I’m worried because I perhaps misguidedly equate our dearth of school-building output with our dearth of belief in a purpose-based model for an ad agency.
After all, the industry in which I find myself has no shortage of meaninglessness. There’s a lot of baggage to discard in order to convince people that a business that is perceived as base and manipulative could actually be true to a purpose beyond getting us to buy more shit.
School is meant to be an agency that changes this perception, and along with our compatriots at shops like Fear Not, Purpose, Matter, Common and others, we see a future where our work on behalf of our clients would be judged as much by its positive impact for our world as it is by the positive impact on the bottom line (agency and client equally).
When School first launched within the Project:WorldWide network, I was asked to speak at the Forbes CMO Conference where I told the audience that “purpose is the new digital.” It has the same transformative powers on business and culture. For us at School, having a clear and concise purpose has helped attract top-notch young talent, giving them an incentive to do great work over the promise of bonuses or award show submissions. Our purpose has provided the agency with a unique point-of-view and reason-to-believe, a distinction that is pivotal in an industry that is marked by me-too capabilities and interchangeable churn in talent and clients.
But has our purpose given us more business? I’m worried that it hasn’t. And if we don’t get the business, how the fuck are we going to build another 48 schools?
Admittedly, I worry a lot. And often, the worry is wholly unjustifiable. School works with some very incredible brands. And more importantly, we work with people at these brands that have “fire in their eyes.” That’s a phrase delivered to me by IDEO’s Paul Bennett, who graciously gave me some time for advice as I was just starting out with the concept of School.
I am often struck by how many times I am reminded of this phrase as I work with our clients. There really are people out there who get it, who understand how brands must now act in our world. To be among these people everyday – and the teams of talent who work at School – is exquisitely inspiring.
We also have clients who come to us only for the work. They don’t come to us for a purpose. They want creativity to solve their business problems, not solve humanity’s. So we go into pitches touting ideas not ideology.
In these scenarios, does having a purpose help us win the business? In all honesty, no. Purpose may inform our ideas, but it won’t guarantee success against other agencies. Relying on purpose to win a pitch is like relying on a very sharp knife in a very large gunfight.
But whereas purpose may not be a panacea for new business, it has helped School in so many other ways. First, selfishly, this endeavor lets me fall asleep with gratitude in my heart and ideas in my head. That’s a great way to end the day, and I’m fortunate to get it.
Having a purpose also gives the agency a cutting-edge vibe. We really think we’re ahead of our time. It also gives us deep belief in the work that we do, shared by the people that have joined us at School, and that belief means everything.
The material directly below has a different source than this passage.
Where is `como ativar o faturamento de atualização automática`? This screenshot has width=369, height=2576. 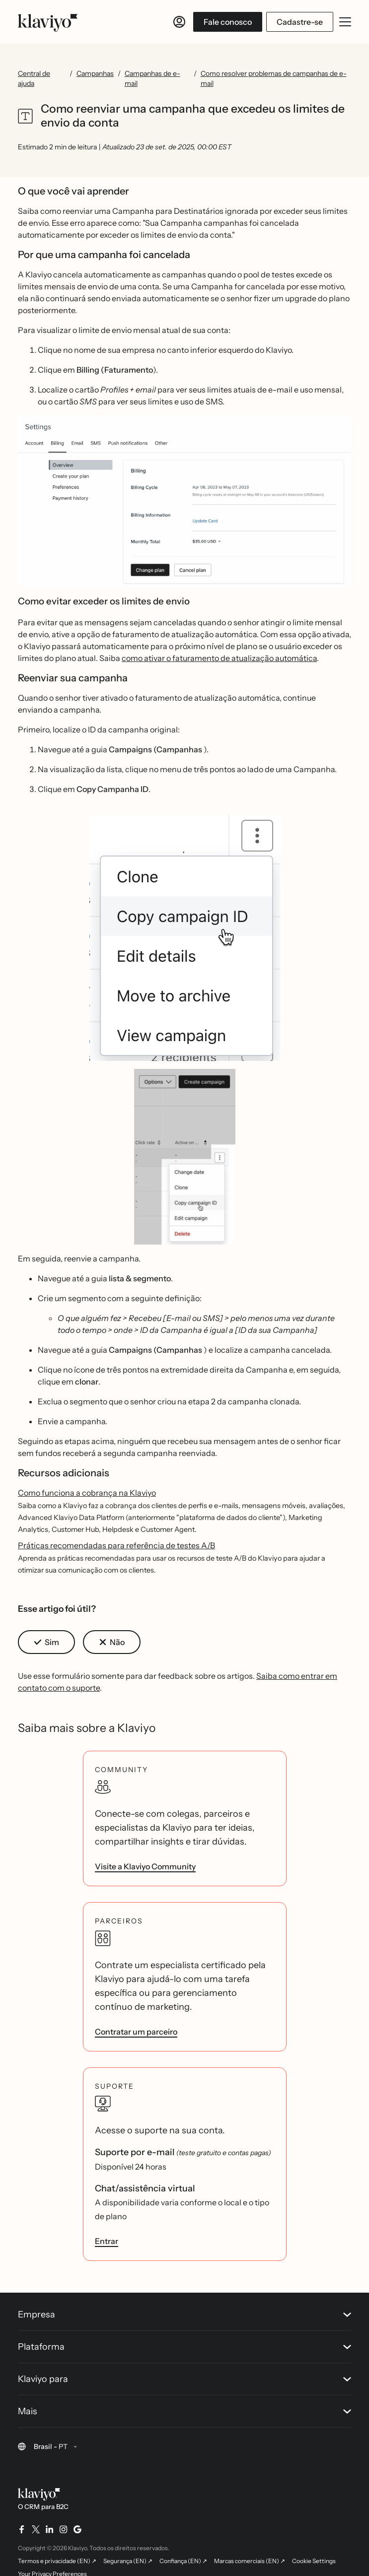 como ativar o faturamento de atualização automática is located at coordinates (219, 658).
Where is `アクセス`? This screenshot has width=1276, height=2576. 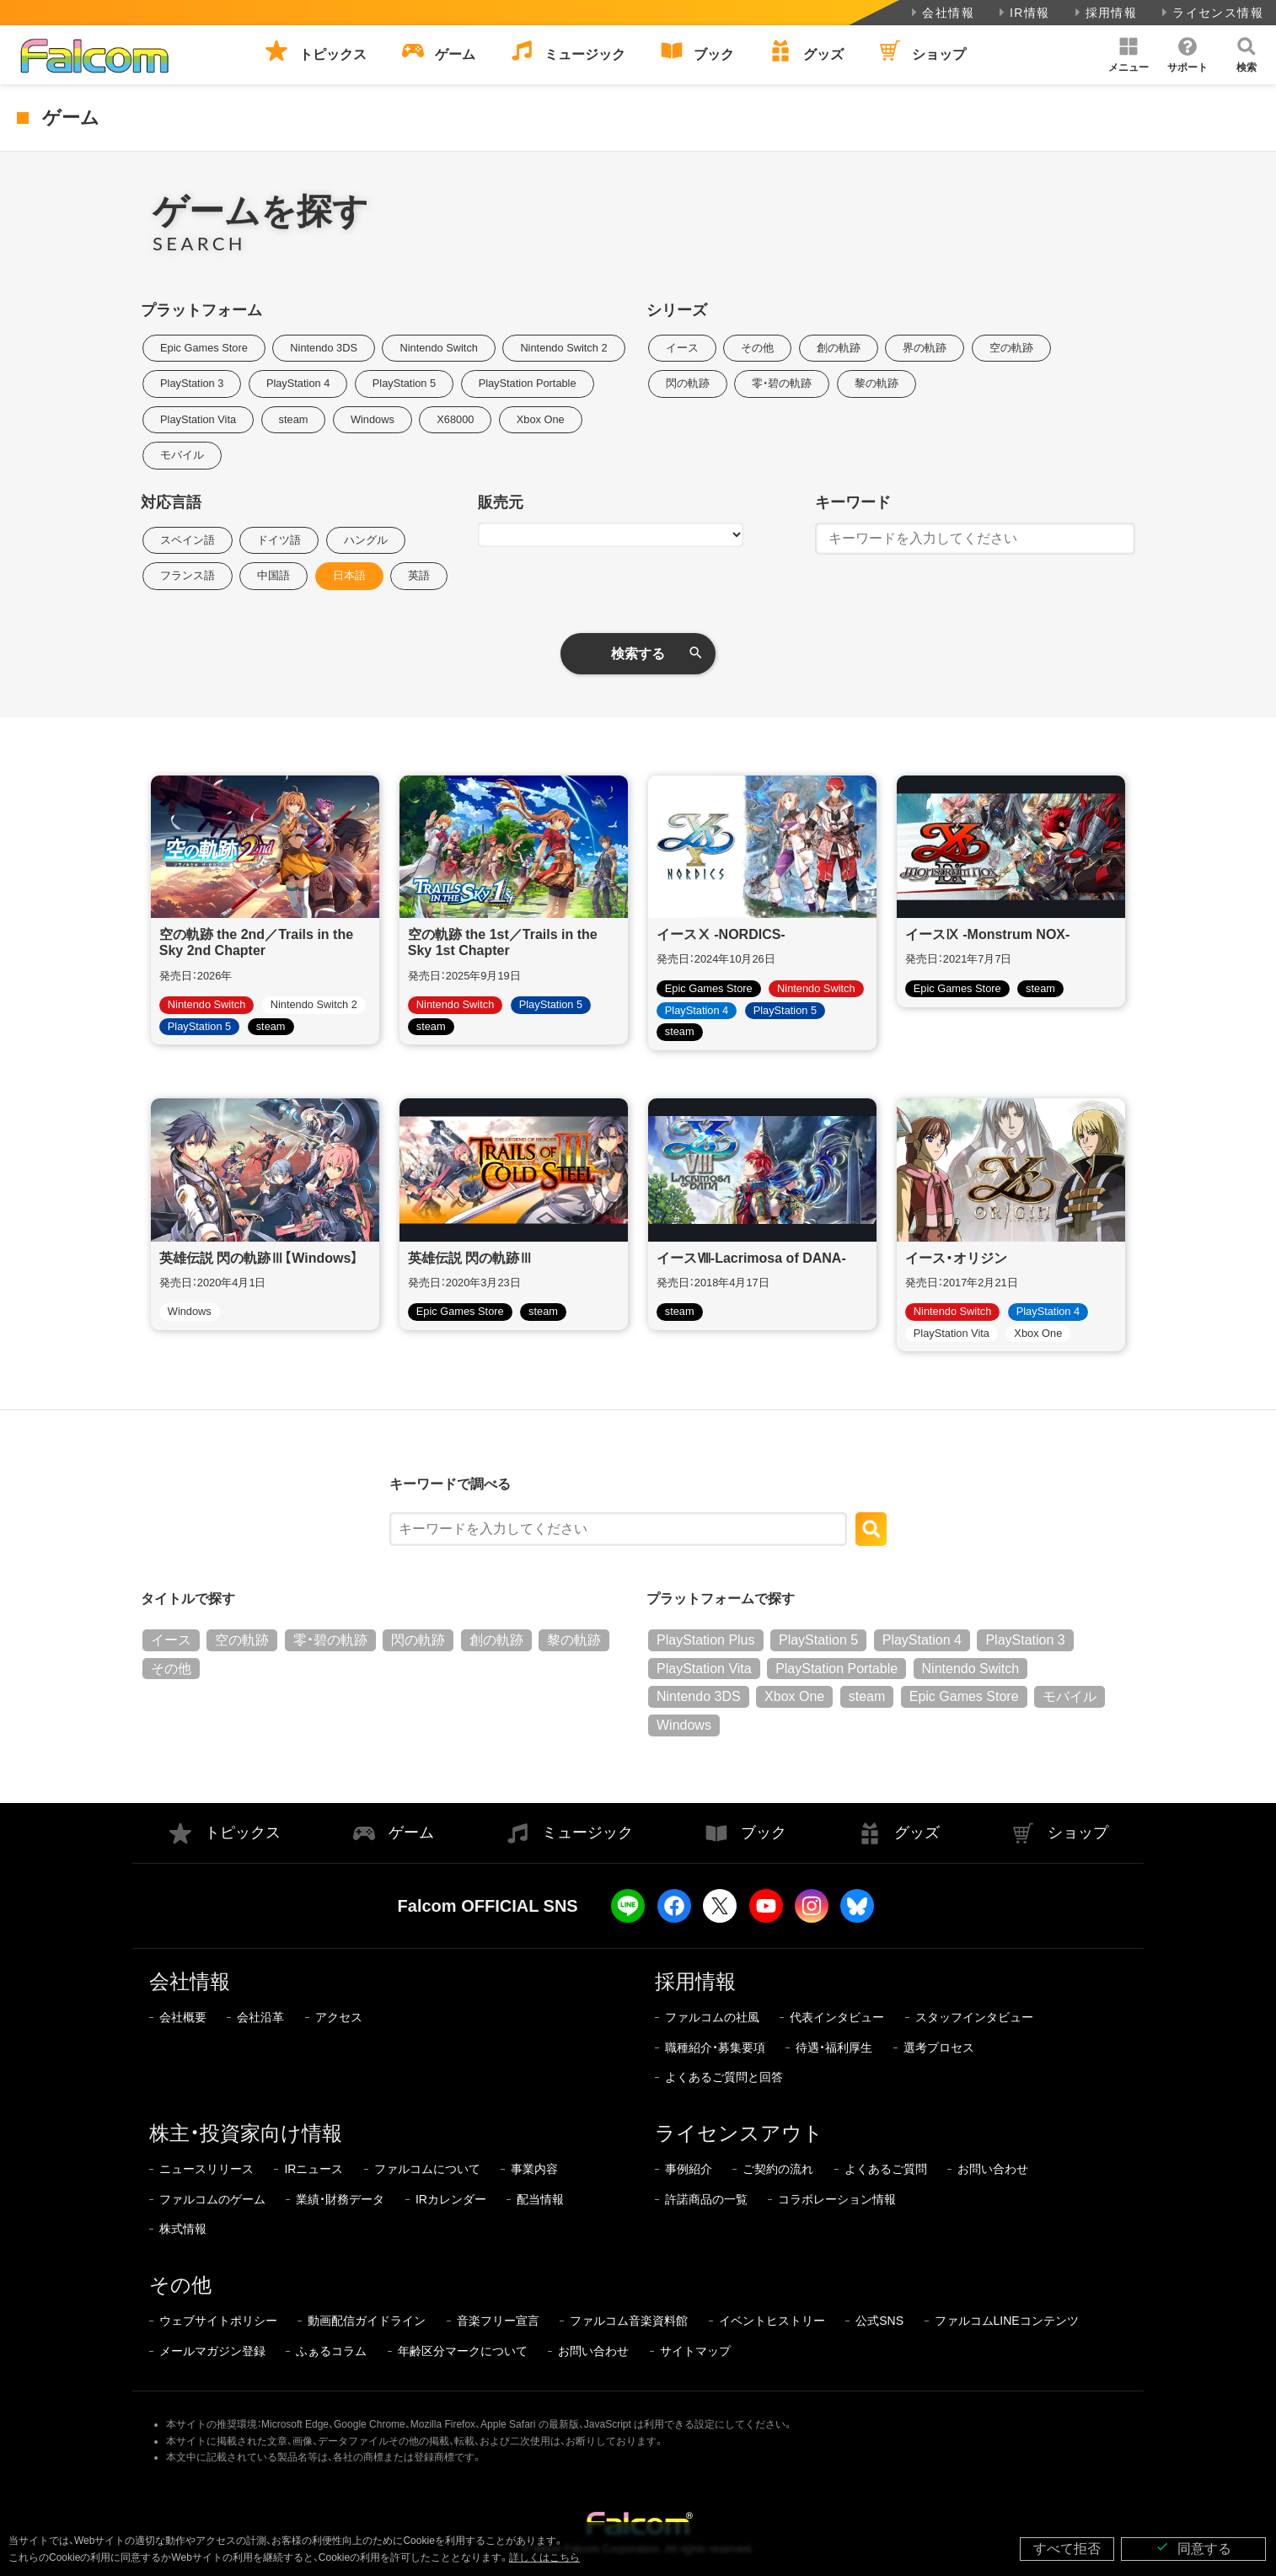 アクセス is located at coordinates (338, 2017).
It drives our culture. And in an industry environment of parity among agencies – coupled with the transient and incestuous nature of creatives and strategists – unique culture for an agency is imperative. And in my humble opinion, giving meaning to the work beyond awards and bonuses is a prime driver of culture.
But look, starting a purpose-based agency hasn’t been easy. Hell, starting anything in this business isn’t easy either. I bet every agency leader can attest to this. Attaching an unproven concept like purpose to the ad agency model may seem daft to some, fake to others. For me, the idea is a noble one. And noble ideas require action.
I know that my fellow Schoolmates would agree to this wholeheartedly. And I know that it hasn’t been easy for them either. Which is why I am full of hope and optimism and vim and vigor. I know that the sacrifices they have made this year can only point us all into the reason why we made them in the first place: to build more schools.
So maybe I’m not worried after all. Maybe we’re exactly in the place we want to be. That I’m exactly in the place I want to be. It’s hard to accept but it’s easy to intuit. And maybe, just maybe, I’ll stop worrying so much this year.